Removing short DNA molecules with magnetic beads

This protocol will guide you through the process of removing short DNA strands from your solution. The resulting solution will only have DNA molecules that are longer than the defined threshold. Helpful for PCR reaction cleanup or the library size selection.


  • Magnetic rack
  • Pipette set for 1000, 200 and 20 microliter
  • Timer


  • Magnetic beads for DNA purification, 100-1000 bp range
  • Ethanol 80%
  • Water molecular grade, nuclease-free
  • Pipette tips
    • 1000 microliter
    • 200 microliter
    • 20 microliter
  • Empty test tubes of your format (for example, 1.5 mL "Eppendorf" tubes, etc.)

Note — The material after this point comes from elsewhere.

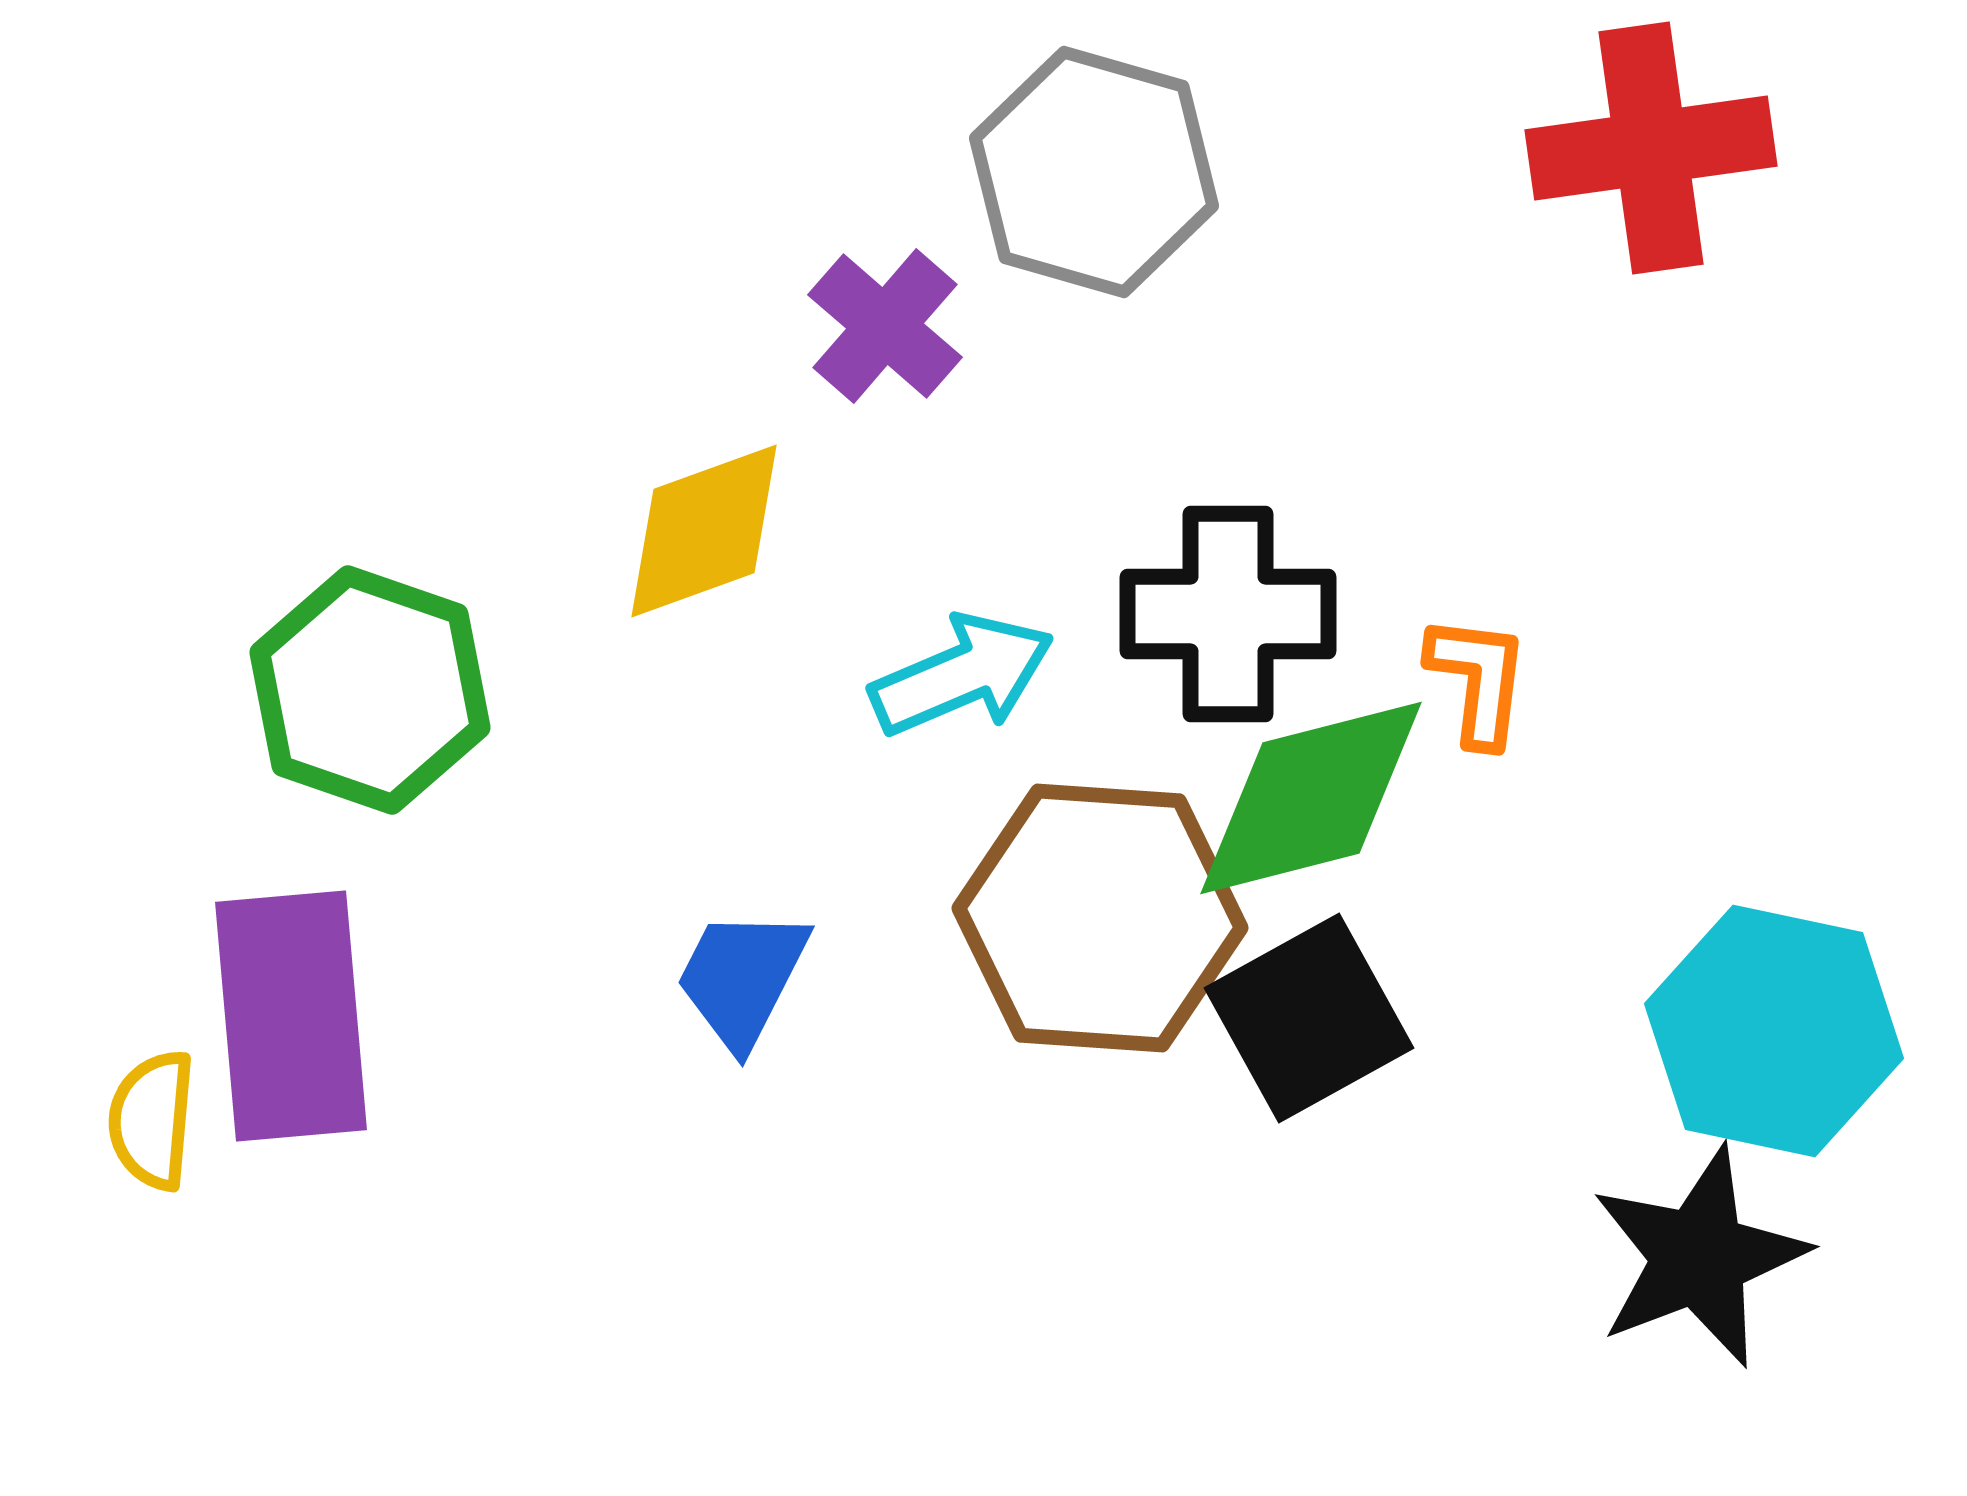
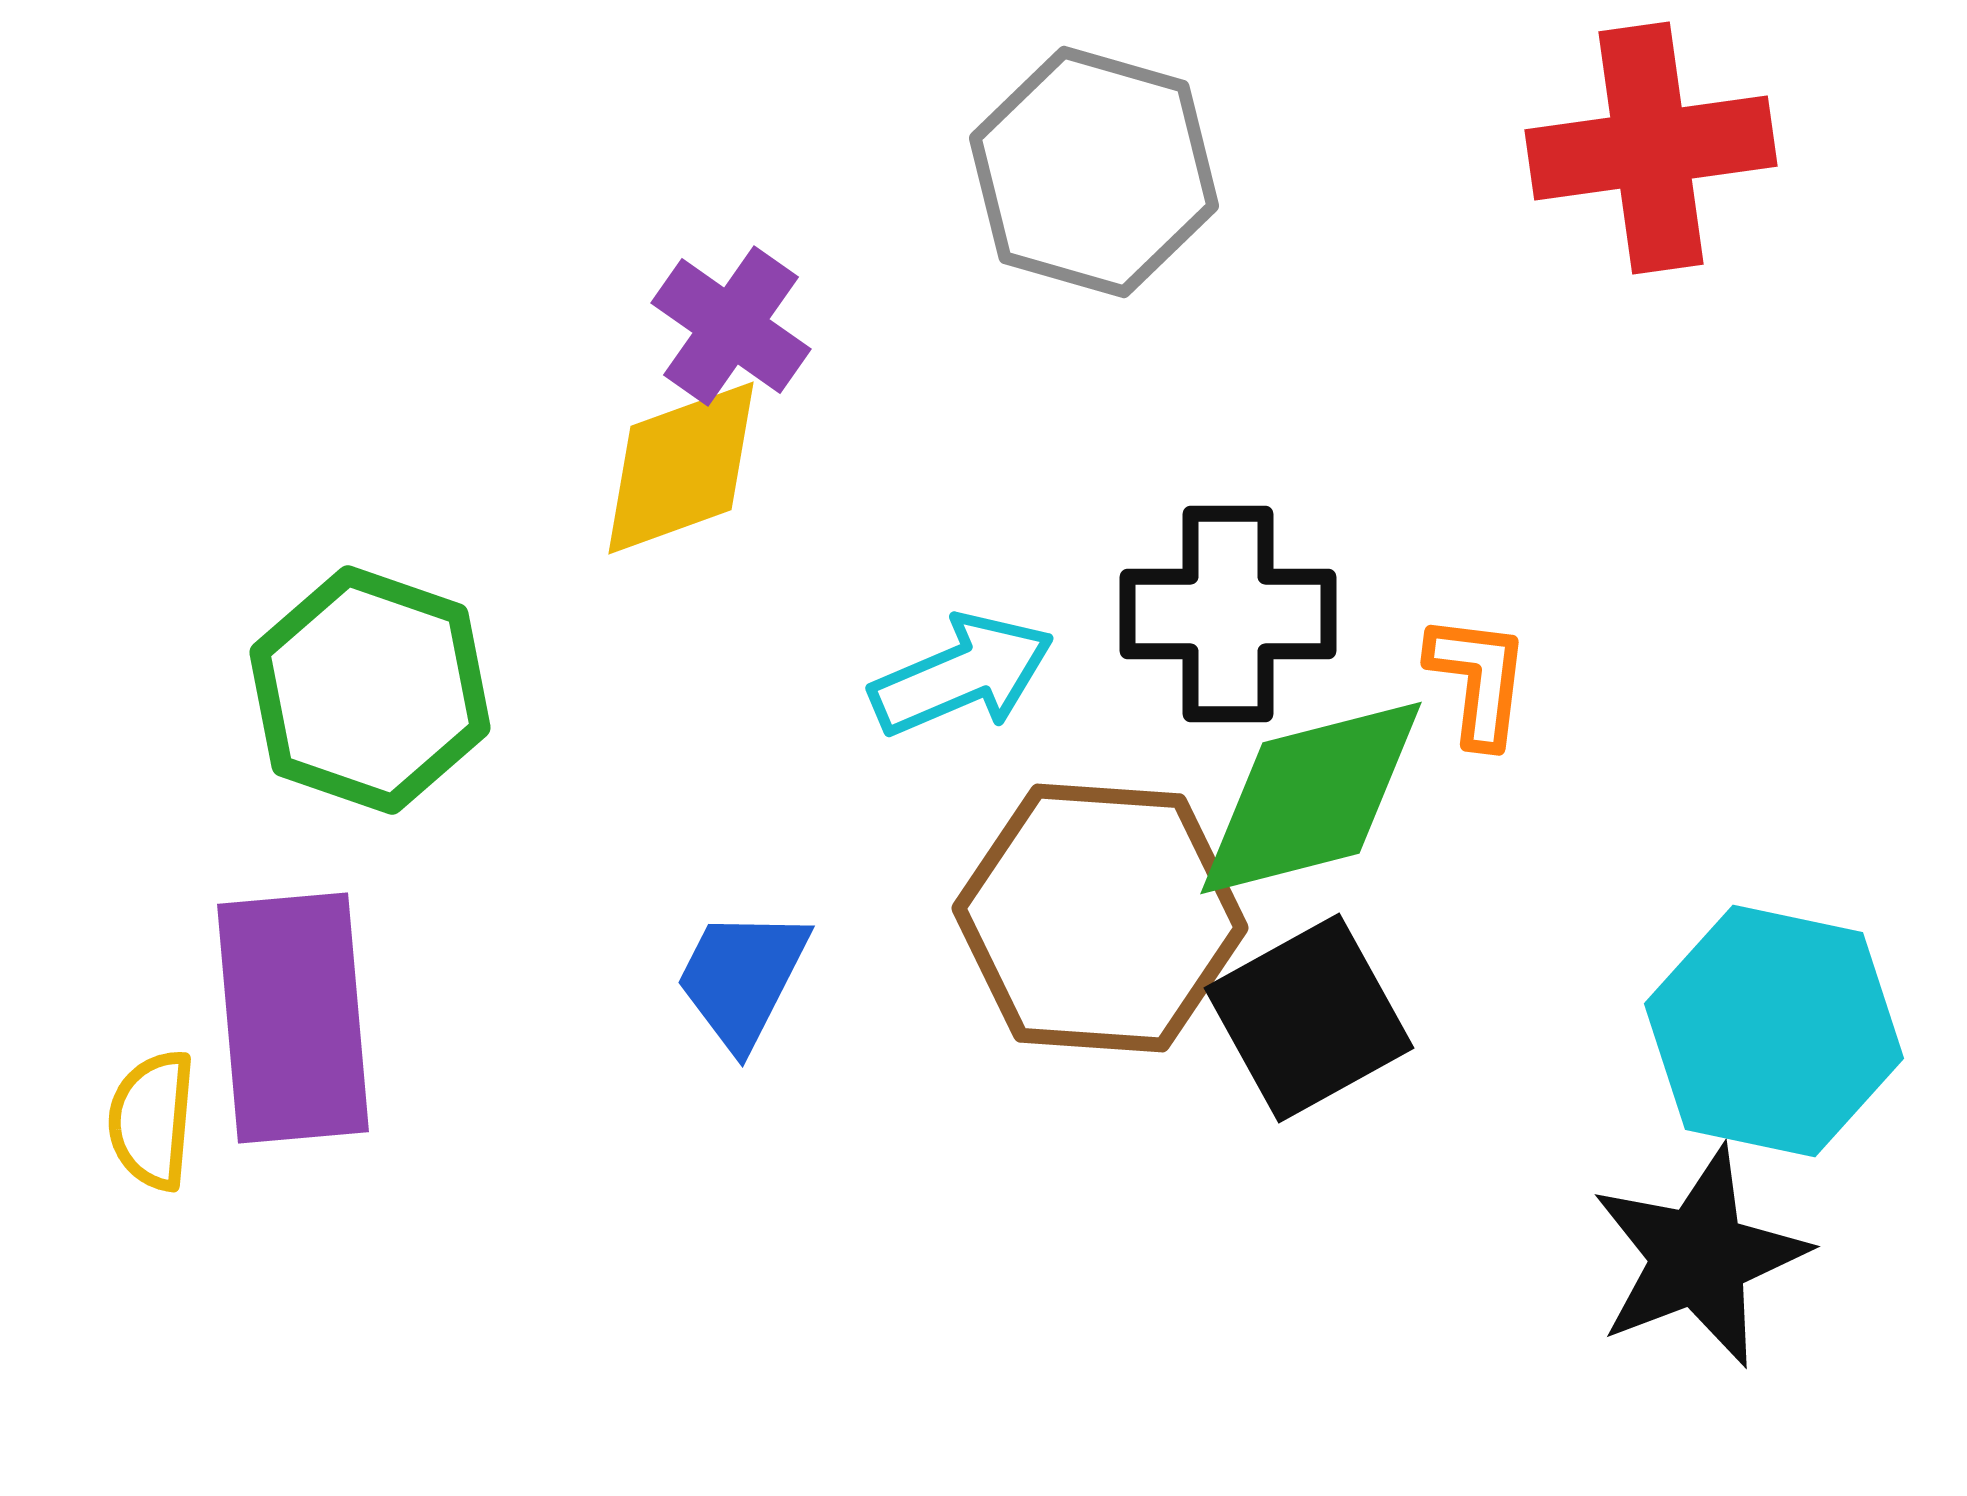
purple cross: moved 154 px left; rotated 6 degrees counterclockwise
yellow diamond: moved 23 px left, 63 px up
purple rectangle: moved 2 px right, 2 px down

    1. Take the suspension of the magnetic beads for DNA purification from the fridge
    2. Vortex thoroughly until the suspension is homogenous
    3. Bring the magnetic beads suspension to the room temperature
    4. Decide on the DNA molecule size that you want to preserve
    5. From the table below, select the volume ratio of the magnetic beads and the sample volume; add the selected volume to the sample:
 DNA molecule size Beads to sample volume ratio Add this volume of beads (microliters) to the 50 μL sample
100 1.5 x 75
200 1.0 x 50
300 0.8 x 40
400 0.7 x 35
600 0.6 x 30
700 0.5 x 25
1300 0.4 x 20
  1. Vortex the sample
  2. Incubate on bench for 5-15 minutes, so the DNA absorbs on the beads
  3. Place the sample into the magnetic rack
  4. Wait for the solution to clear (30 seconds - 2 minutes)
  5. Pipette the supernatant out while keeping the tubes on the magnetic rack. The supernatant contains the short DNA and the low molecular weight impurities. The desired DNA is absorbed on the beads.
  6. Perform two wash steps while keeping the tubes in the magnetic rack:
    1. Add 250 microliters of 80% ethanol.
    2. Wait for 30 seconds
    3. Discard the supernatant
    4. Add 250 microliters of 80% ethanol
    5. Wait for 30 seconds
    6. Discard the supernatant
    7. With 20 microliter pipette, remove all the remaining ethanol from the bottom of the tube
  7. Leave test tubes with the beads open for 3-5 minutes on the bench to dry out the ethanol. Don't dry the beads completely, as the DNA yield will decline.
  8. Elute the DNA from the beads:
    1. Remove the tubes from the magnetic rack
    2. Add 20-30 microliter of water or buffer of choice to the tubes with the beads
    3. Vortex the tubes until all the beads are in suspension
    4. Wait for 5-15 minutes on the bench to complete the elution. The desired DNA is now in the solution
  9. Place the test tubes into the magnetic rack
  10. Wait for the solution to clear (30 seconds)
  11. Transfer the supernatant (that contains DNA) to the fresh tubes
  12. Discard the tubes with the beads
  13. Store the rest of the magnetic beads suspension in the +4 degrees C fridge.